7 November 2013 – A senior United Nations official today appealed
to the international community to provide funding to the UN-backed
tribunal trying Khmer Rouge leaders accused of mass killings in
Cambodia, which is experiencing financial difficulties preventing it
from completing its work.
“We all agree that there can be no impunity for crimes which tear at the
very fabric of our common humanity. But we have to do more than agree –
and more than speak out. We have to match our words with actions,” the
Deputy Secretary-General, Jan Eliasson, said at the pledging conference
in New York for the Extraordinary Chambers in the Courts of Cambodia
(ECCC).
“Words do not pay the bills. If we do not pay the bills, we will fail to
live up to our noble declarations.
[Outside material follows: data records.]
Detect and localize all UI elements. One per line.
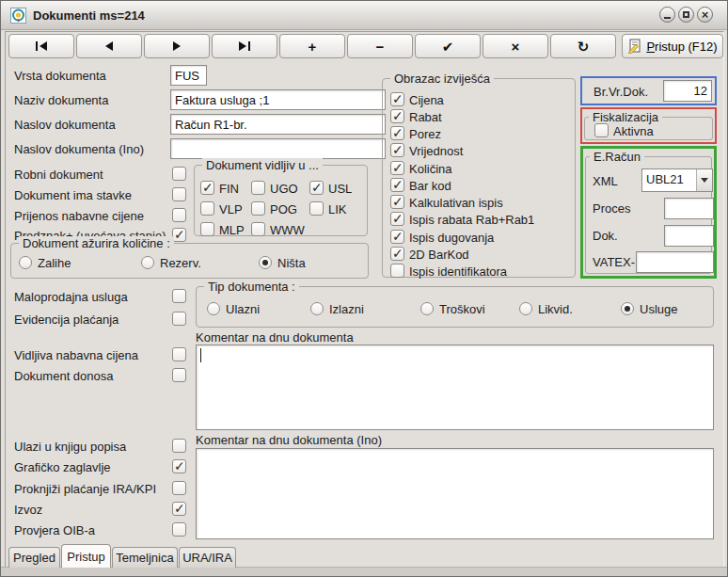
lik-checkbox[interactable] — [309, 201, 324, 216]
knjiga-popisa-label: Ulazi u knjigu popisa — [14, 440, 126, 454]
xml-dropdown[interactable]: UBL21 — [641, 168, 713, 192]
aktivna-checkbox[interactable] — [594, 123, 609, 137]
previous-record-icon — [105, 41, 113, 51]
xml-label: XML — [593, 174, 618, 188]
kolicina-checkbox[interactable] — [390, 161, 404, 175]
izvoz-checkbox[interactable] — [172, 502, 186, 516]
komentar-ino-textarea[interactable] — [196, 448, 714, 539]
fiskalizacija-group: Fiskalizacija Aktivna — [584, 117, 713, 140]
tab-pristup[interactable]: Pristup — [61, 544, 111, 568]
fiskalizacija-box: Fiskalizacija Aktivna — [580, 107, 717, 144]
proknjizi-checkbox[interactable] — [172, 481, 186, 495]
evidencija-checkbox[interactable] — [172, 312, 186, 326]
vidljiva-cijena-label: Vidljiva nabavna cijena — [14, 348, 138, 362]
tab-ura-ira[interactable]: URA/IRA — [179, 547, 236, 568]
vrsta-input[interactable] — [170, 65, 207, 86]
maloprodajna-checkbox[interactable] — [172, 289, 186, 303]
dokument-donosa-checkbox[interactable] — [172, 368, 186, 382]
naziv-input[interactable] — [170, 89, 386, 110]
likvid-label: Likvid. — [538, 302, 573, 316]
close-button[interactable]: × — [697, 7, 713, 23]
ispis-rabata-checkbox[interactable] — [390, 212, 404, 226]
dropdown-arrow-icon[interactable] — [696, 169, 712, 191]
izlazni-label: Izlazni — [329, 302, 364, 316]
knjiga-popisa-checkbox[interactable] — [172, 439, 186, 453]
ulazni-radio[interactable] — [207, 302, 220, 315]
cancel-button[interactable]: × — [483, 34, 548, 58]
rezerv-radio[interactable] — [141, 256, 154, 269]
graficko-zaglavlje-checkbox[interactable] — [172, 459, 186, 473]
ispis-rabata-label: Ispis rabata Rab+Rab1 — [409, 213, 534, 227]
first-record-button[interactable] — [8, 34, 74, 58]
maloprodajna-label: Maloprodajna usluga — [14, 290, 128, 304]
edit-document-icon — [627, 39, 642, 54]
naslov-ino-input[interactable] — [170, 138, 386, 159]
vatex-input[interactable] — [636, 251, 714, 273]
vrijednost-checkbox[interactable] — [390, 143, 404, 157]
previous-record-button[interactable] — [76, 34, 142, 58]
komentar-textarea[interactable] — [196, 345, 714, 430]
add-record-button[interactable]: + — [279, 34, 345, 58]
naslov-input[interactable] — [170, 114, 386, 135]
rabat-label: Rabat — [409, 110, 442, 124]
cijena-checkbox[interactable] — [390, 92, 404, 106]
rabat-checkbox[interactable] — [390, 109, 404, 123]
titlebar: Dokumenti ms=214 × — [1, 1, 728, 30]
barkod-2d-checkbox[interactable] — [390, 247, 404, 261]
usluge-radio[interactable] — [621, 302, 634, 315]
barkod-label: Bar kod — [409, 179, 451, 193]
ima-stavke-checkbox[interactable] — [172, 187, 186, 201]
provjera-oib-checkbox[interactable] — [172, 522, 186, 537]
tab-temeljnica[interactable]: Temeljnica — [112, 547, 178, 568]
tab-pregled[interactable]: Pregled — [8, 547, 60, 568]
likvid-radio[interactable] — [519, 302, 532, 315]
zalihe-radio[interactable] — [19, 256, 32, 269]
porez-label: Porez — [409, 127, 441, 141]
xml-value: UBL21 — [646, 172, 684, 186]
ispis-identifikatora-checkbox[interactable] — [390, 264, 404, 278]
predznak-checkbox[interactable] — [172, 228, 186, 242]
nista-radio[interactable] — [259, 256, 272, 269]
porez-checkbox[interactable] — [390, 126, 404, 140]
dokument-donosa-label: Dokument donosa — [14, 369, 114, 383]
robni-dokument-checkbox[interactable] — [172, 167, 186, 181]
komentar-label: Komentar na dnu dokumenta — [196, 330, 354, 345]
ispis-dugovanja-checkbox[interactable] — [390, 230, 404, 244]
mlp-checkbox[interactable] — [200, 222, 214, 236]
evidencija-label: Evidencija plaćanja — [14, 313, 119, 327]
nista-label: Ništa — [277, 256, 306, 270]
prijenos-cijene-checkbox[interactable] — [172, 208, 186, 222]
izlazni-radio[interactable] — [310, 302, 324, 315]
troskovi-radio[interactable] — [420, 302, 434, 315]
kalkulativan-checkbox[interactable] — [390, 195, 404, 209]
remove-record-button[interactable]: − — [347, 34, 413, 58]
vidljiva-cijena-checkbox[interactable] — [172, 347, 186, 361]
vrsta-label: Vrsta dokumenta — [14, 69, 106, 83]
ugo-checkbox[interactable] — [251, 181, 265, 195]
www-label: WWW — [270, 223, 305, 237]
brvrdok-label: Br.Vr.Dok. — [593, 85, 648, 99]
brvrdok-input[interactable] — [663, 80, 712, 102]
proces-input[interactable] — [664, 198, 714, 219]
usl-checkbox[interactable] — [309, 181, 324, 195]
barkod-checkbox[interactable] — [390, 178, 404, 192]
refresh-icon: ↻ — [578, 40, 590, 54]
pog-checkbox[interactable] — [251, 201, 265, 216]
naziv-label: Naziv dokumenta — [14, 93, 108, 107]
www-checkbox[interactable] — [251, 222, 265, 236]
minimize-button[interactable] — [659, 7, 675, 23]
pristup-button[interactable]: Pristup (F12) — [622, 34, 723, 58]
kolicina-label: Količina — [409, 162, 452, 176]
next-record-button[interactable] — [144, 34, 210, 58]
fiskalizacija-title: Fiskalizacija — [589, 110, 662, 124]
maximize-button[interactable] — [678, 7, 694, 23]
confirm-button[interactable]: ✔ — [415, 34, 481, 58]
vlp-checkbox[interactable] — [200, 201, 214, 216]
fin-checkbox[interactable] — [200, 181, 214, 195]
azurira-group-title: Dokument ažurira količine : — [19, 236, 174, 250]
robni-dokument-label: Robni dokument — [14, 168, 103, 182]
kalkulativan-label: Kalkulativan ispis — [409, 196, 503, 210]
refresh-button[interactable]: ↻ — [550, 34, 616, 58]
dok-input[interactable] — [664, 225, 714, 247]
last-record-button[interactable] — [212, 34, 277, 58]
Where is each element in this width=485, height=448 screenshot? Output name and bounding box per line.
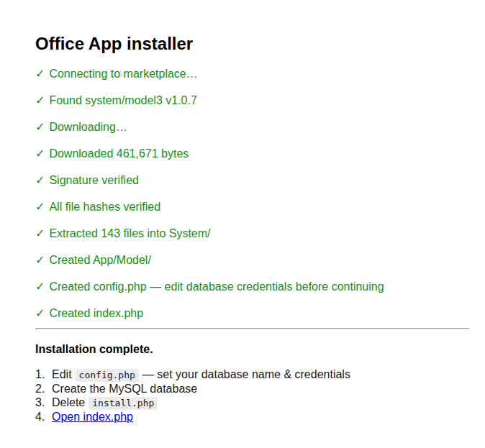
step-text: Edit: [52, 368, 72, 380]
status-text: Created App/Model/: [49, 254, 150, 266]
step-body: Deleteinstall.php: [52, 396, 161, 410]
page-title: Office App installer: [35, 34, 469, 54]
check-icon: ✓: [35, 227, 45, 240]
status-text: Downloaded 461,671 bytes: [49, 147, 189, 160]
status-line: ✓Downloaded 461,671 bytes: [35, 147, 469, 160]
status-text: Connecting to marketplace…: [49, 68, 197, 80]
step-body: Create the MySQL database: [52, 382, 197, 396]
status-text: Found system/model3 v1.0.7: [49, 94, 196, 106]
status-text: Created index.php: [49, 307, 143, 319]
code-install-php: install.php: [89, 397, 158, 410]
check-icon: ✓: [35, 200, 45, 214]
step-item: 3. Deleteinstall.php: [35, 396, 469, 410]
completion-heading: Installation complete.: [35, 343, 469, 356]
step-text: Create the MySQL database: [52, 383, 197, 395]
check-icon: ✓: [35, 120, 45, 134]
status-text: Created config.php — edit database crede…: [49, 280, 384, 293]
step-item: 1. Editconfig.php— set your database nam…: [35, 367, 469, 382]
status-line: ✓Created index.php: [35, 307, 469, 320]
status-line: ✓Signature verified: [35, 174, 469, 187]
step-text: Delete: [52, 396, 85, 408]
code-config-php: config.php: [76, 369, 139, 382]
step-item: 2. Create the MySQL database: [35, 382, 469, 396]
status-line: ✓Created config.php — edit database cred…: [35, 280, 469, 293]
step-number: 1.: [35, 367, 46, 381]
status-line: ✓Connecting to marketplace…: [35, 68, 469, 81]
status-list: ✓Connecting to marketplace… ✓Found syste…: [35, 68, 469, 320]
installer-page: Office App installer ✓Connecting to mark…: [0, 0, 485, 448]
step-body: Open index.php: [52, 410, 133, 424]
check-icon: ✓: [35, 93, 45, 107]
status-line: ✓Downloading…: [35, 121, 469, 134]
step-number: 3.: [35, 396, 46, 409]
status-line: ✓Found system/model3 v1.0.7: [35, 94, 469, 107]
status-text: All file hashes verified: [49, 201, 160, 213]
open-index-link[interactable]: Open index.php: [52, 411, 133, 423]
check-icon: ✓: [35, 67, 45, 81]
step-number: 2.: [35, 382, 46, 396]
check-icon: ✓: [35, 280, 45, 293]
status-line: ✓All file hashes verified: [35, 201, 469, 214]
steps-list: 1. Editconfig.php— set your database nam…: [35, 367, 469, 424]
status-text: Downloading…: [49, 121, 127, 133]
status-text: Signature verified: [49, 174, 139, 186]
step-number: 4.: [35, 410, 46, 424]
check-icon: ✓: [35, 147, 45, 160]
check-icon: ✓: [35, 173, 45, 187]
check-icon: ✓: [35, 253, 45, 267]
status-line: ✓Extracted 143 files into System/: [35, 227, 469, 240]
status-text: Extracted 143 files into System/: [49, 227, 210, 239]
divider: [35, 328, 469, 329]
step-item: 4. Open index.php: [35, 410, 469, 424]
step-body: Editconfig.php— set your database name &…: [52, 367, 350, 382]
step-text: — set your database name & credentials: [142, 368, 350, 380]
status-line: ✓Created App/Model/: [35, 254, 469, 267]
check-icon: ✓: [35, 306, 45, 320]
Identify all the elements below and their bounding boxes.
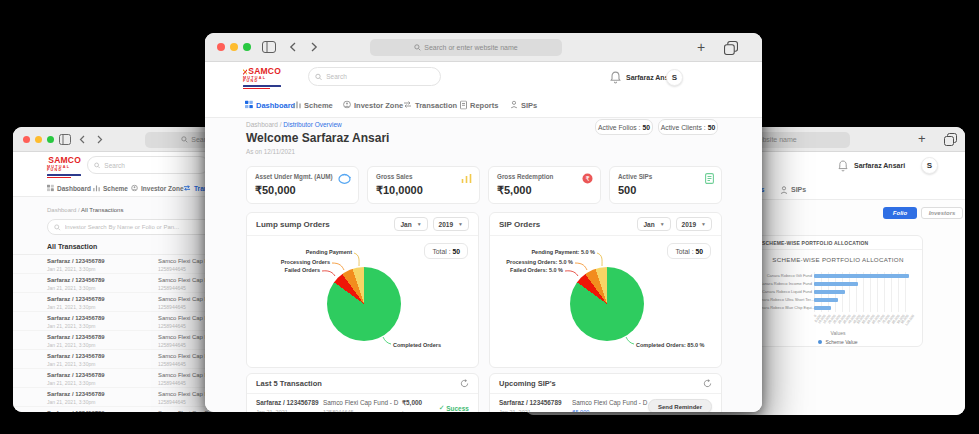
search-icon [181, 136, 188, 143]
nav-item-sips[interactable]: SIPs [510, 100, 537, 109]
bar-category-label: Canara Robeco Ultra Short Ter... [756, 296, 812, 304]
new-tab-icon[interactable]: + [918, 131, 926, 146]
bar[interactable] [814, 306, 831, 310]
minimize-window-button[interactable] [35, 136, 42, 143]
bar-row [814, 296, 912, 304]
sidebar-toggle-icon[interactable] [59, 134, 71, 145]
nav-item-investor-zone[interactable]: Investor Zone [343, 100, 403, 109]
lump-sum-orders-panel: Lump sump Orders Jan▼ 2019▼ Total : 50 P… [246, 212, 479, 368]
active-clients-pill[interactable]: Active Clients :50 [658, 119, 718, 135]
bar[interactable] [814, 298, 838, 302]
app-search-input[interactable] [104, 162, 202, 169]
sip-pie-chart[interactable] [570, 267, 644, 341]
year-select[interactable]: 2019▼ [433, 217, 469, 231]
bar[interactable] [814, 274, 909, 278]
app-search-field[interactable] [87, 156, 209, 174]
total-pill: Total : 50 [667, 243, 711, 259]
close-window-button[interactable] [23, 136, 30, 143]
avatar[interactable]: S [666, 69, 683, 86]
orders-pie-chart[interactable] [327, 267, 401, 341]
stat-card-gross-sales[interactable]: Gross Sales ₹10,0000 [367, 166, 480, 204]
breadcrumb-root[interactable]: Dashboard [246, 121, 278, 128]
investor-cell: Sarfaraz / 123456789 Jan 21, 2021, 3:30p… [47, 296, 105, 310]
refresh-icon[interactable] [703, 379, 712, 388]
redemption-badge-icon: ₹ [582, 173, 593, 184]
investor-cell: Sarfaraz / 123456789 Jan 21, 2021, 3:30p… [47, 391, 105, 405]
nav-item-dashboard[interactable]: Dashboard [47, 184, 91, 191]
pie-label-processing: Processing Orders: 5.0 % [506, 259, 573, 265]
scheme-icon [293, 101, 301, 109]
dashboard-content: Dashboard / Distributor Overview Active … [205, 118, 762, 412]
nav-item-dashboard[interactable]: Dashboard [245, 100, 295, 109]
forward-icon[interactable] [97, 135, 103, 144]
nav-item-scheme[interactable]: Scheme [293, 100, 333, 109]
sidebar-toggle-icon[interactable] [262, 41, 276, 53]
portfolio-allocation-panel: SCHEME-WISE PORTFOLIO ALLOCATION SCHEME-… [753, 235, 923, 347]
minimize-window-button[interactable] [230, 43, 238, 51]
back-icon[interactable] [289, 42, 296, 52]
app-search-field[interactable] [308, 67, 441, 86]
app-search-input[interactable] [326, 73, 434, 80]
chevron-down-icon: ▼ [417, 221, 422, 227]
tab-overview-icon[interactable] [944, 133, 957, 146]
fund-cell: Samco Flexi Cap Fund - D 1258944645 [323, 399, 398, 412]
notification-bell-icon[interactable] [838, 160, 848, 172]
stat-card-aum[interactable]: Asset Under Mgmt. (AUM) ₹50,000 [246, 166, 359, 204]
nav-item-transaction[interactable]: Transaction [403, 100, 457, 109]
dashboard-icon [47, 184, 54, 191]
legend-label: Scheme Value [825, 339, 857, 345]
nav-item-reports[interactable]: Reports [460, 100, 498, 109]
stat-card-active-sips[interactable]: Active SIPs 500 [609, 166, 722, 204]
bar-row [814, 288, 912, 296]
list-title: All Transaction [47, 243, 97, 250]
refresh-icon[interactable] [460, 379, 469, 388]
user-name: Sarfaraz Ansari [854, 162, 905, 169]
tab-overview-icon[interactable] [724, 41, 738, 55]
sips-person-icon [510, 101, 518, 109]
x-axis-title: Values [754, 330, 922, 336]
search-icon [315, 73, 322, 81]
investor-cell: Sarfaraz / 123456789 Jan 21, 2021 [499, 399, 562, 412]
app-nav: Dashboard Scheme Investor Zone Transacti… [205, 92, 762, 118]
panel-title: SIP Orders [499, 220, 632, 229]
x-axis-ticks: 05,00010,00015,00020,00025,00030,00035,0… [814, 314, 912, 328]
bar[interactable] [814, 282, 858, 286]
address-bar[interactable]: Search or enter website name [370, 39, 562, 56]
nav-item-sips[interactable]: SIPs [780, 186, 806, 194]
stat-card-gross-redemption[interactable]: Gross Redemption ₹5,000 ₹ [488, 166, 601, 204]
bar-chart-icon [461, 173, 472, 184]
zoom-window-button[interactable] [243, 43, 251, 51]
transaction-icon [403, 101, 412, 109]
avatar[interactable]: S [921, 157, 938, 174]
investors-tab-button[interactable]: Investors [921, 207, 963, 219]
investor-cell: Sarfaraz / 123456789 Jan 21, 2021, 3:30p… [47, 277, 105, 291]
active-folios-pill[interactable]: Active Folios :50 [595, 119, 653, 135]
notification-bell-icon[interactable] [610, 71, 621, 84]
bar-row [814, 304, 912, 312]
transaction-row[interactable]: Sarfaraz / 123456789 Jan 21, 2021 Samco … [247, 394, 478, 412]
panel-title: Upcoming SIP's [499, 379, 703, 388]
forward-icon[interactable] [311, 42, 318, 52]
legend-dot [818, 340, 822, 344]
nav-item-scheme[interactable]: Scheme [93, 184, 128, 191]
back-icon[interactable] [79, 135, 85, 144]
bar[interactable] [814, 290, 845, 294]
check-icon: ✓ [439, 404, 444, 412]
zoom-window-button[interactable] [47, 136, 54, 143]
month-select[interactable]: Jan▼ [637, 217, 670, 231]
close-window-button[interactable] [217, 43, 225, 51]
month-select[interactable]: Jan▼ [394, 217, 427, 231]
year-select[interactable]: 2019▼ [676, 217, 712, 231]
nav-item-investor-zone[interactable]: Investor Zone [131, 184, 184, 191]
status-badge: ✓ Sucess [439, 404, 469, 412]
samco-logo-mark-icon [243, 68, 247, 76]
chart-legend: Scheme Value [754, 339, 922, 345]
scheme-icon [93, 184, 100, 191]
samco-logo[interactable]: SAMCO MUTUAL FUND [243, 67, 281, 89]
folio-tab-button[interactable]: Folio [883, 207, 917, 219]
send-reminder-button[interactable]: Send Reminder [648, 399, 712, 412]
investor-cell: Sarfaraz / 123456789 Jan 21, 2021, 3:30p… [47, 258, 105, 272]
chevron-down-icon: ▼ [701, 221, 706, 227]
new-tab-icon[interactable]: + [697, 39, 705, 55]
sip-row[interactable]: Sarfaraz / 123456789 Jan 21, 2021 Samco … [490, 394, 721, 412]
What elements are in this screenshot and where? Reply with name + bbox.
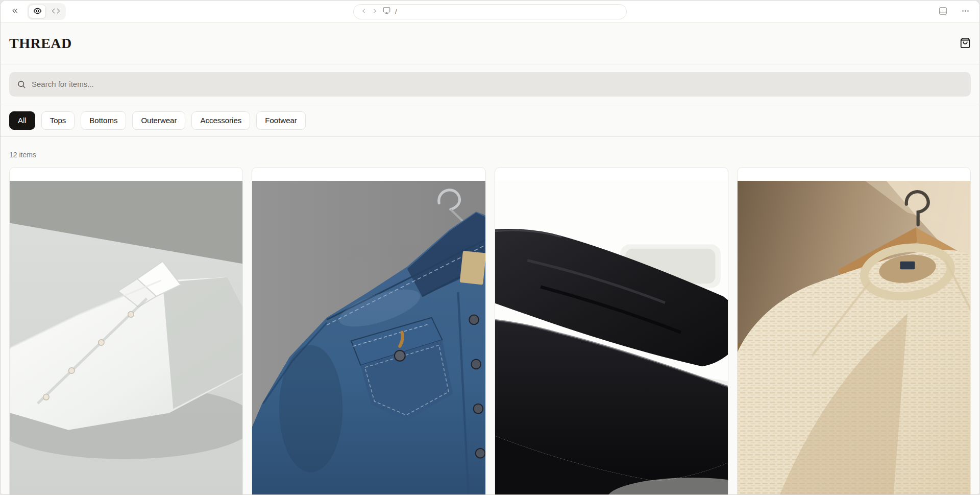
- filter-chip-footwear[interactable]: Footwear: [256, 111, 306, 130]
- monitor-icon[interactable]: [383, 7, 390, 16]
- code-icon: [52, 7, 60, 17]
- product-card[interactable]: [495, 167, 728, 494]
- preview-window: / THREAD: [0, 0, 980, 495]
- product-list-section: 12 items: [1, 137, 979, 494]
- product-photo-linen-shirt: [10, 181, 242, 494]
- brand-logo[interactable]: THREAD: [9, 35, 72, 52]
- filter-chip-accessories[interactable]: Accessories: [191, 111, 250, 130]
- more-options-button[interactable]: [958, 5, 972, 19]
- site-header: THREAD: [1, 23, 979, 64]
- product-card[interactable]: [737, 167, 971, 494]
- double-chevron-left-icon: [11, 7, 19, 16]
- back-icon[interactable]: [360, 7, 367, 16]
- search-icon: [17, 80, 26, 89]
- filter-chip-tops[interactable]: Tops: [41, 111, 75, 130]
- product-photo-black-trousers: [495, 181, 728, 494]
- product-card[interactable]: [9, 167, 243, 494]
- shopping-bag-icon: [960, 37, 971, 50]
- eye-icon: [33, 7, 42, 17]
- panel-layout-button[interactable]: [936, 5, 950, 19]
- ellipsis-icon: [961, 7, 970, 17]
- collapse-sidebar-button[interactable]: [8, 5, 22, 19]
- product-photo-denim-jacket: [252, 181, 485, 494]
- results-count: 12 items: [9, 151, 971, 159]
- product-grid: [9, 167, 971, 494]
- search-input[interactable]: [32, 80, 963, 88]
- filter-chip-outerwear[interactable]: Outerwear: [132, 111, 185, 130]
- panel-bottom-icon: [939, 7, 947, 17]
- url-path[interactable]: /: [395, 8, 397, 15]
- filter-chip-all[interactable]: All: [9, 111, 35, 130]
- product-photo-knit-sweater: [738, 181, 970, 494]
- url-bar[interactable]: /: [353, 4, 627, 19]
- forward-icon[interactable]: [372, 7, 378, 16]
- view-mode-toggle: [27, 3, 66, 20]
- code-mode-button[interactable]: [47, 5, 64, 18]
- preview-toolbar: /: [1, 1, 979, 23]
- preview-mode-button[interactable]: [29, 5, 46, 18]
- category-filters: All Tops Bottoms Outerwear Accessories F…: [1, 104, 979, 137]
- search-box[interactable]: [9, 72, 971, 97]
- product-card[interactable]: [252, 167, 485, 494]
- filter-chip-bottoms[interactable]: Bottoms: [81, 111, 126, 130]
- search-section: [1, 64, 979, 104]
- cart-button[interactable]: [960, 37, 971, 50]
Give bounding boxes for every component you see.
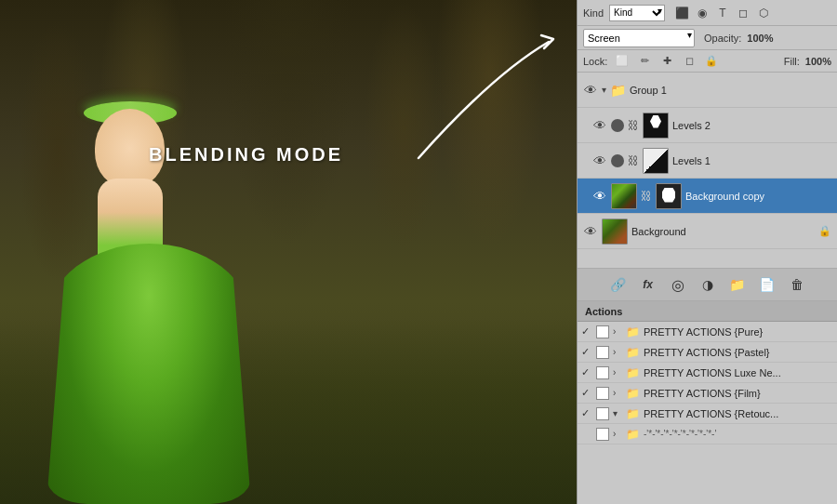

We will let down the millions of
Cambodians who watched their relatives die, who survived atrocities, and
who still live with a burning desire to see justice done. We will fail
future generations who look to history for proof that justice can
triumph over violence.”
The ECCC is a hybrid court established in 2006 to try senior leaders and
those most responsible for the crimes committed during the Khmer Rouge
regime. It is staffed by a mix of Cambodian and international employees
and judges. More than 100,000 people have attended hearings since the
trial began, many of them survivors of the Khmer Rouge regime who
travelled far to watch the proceedings.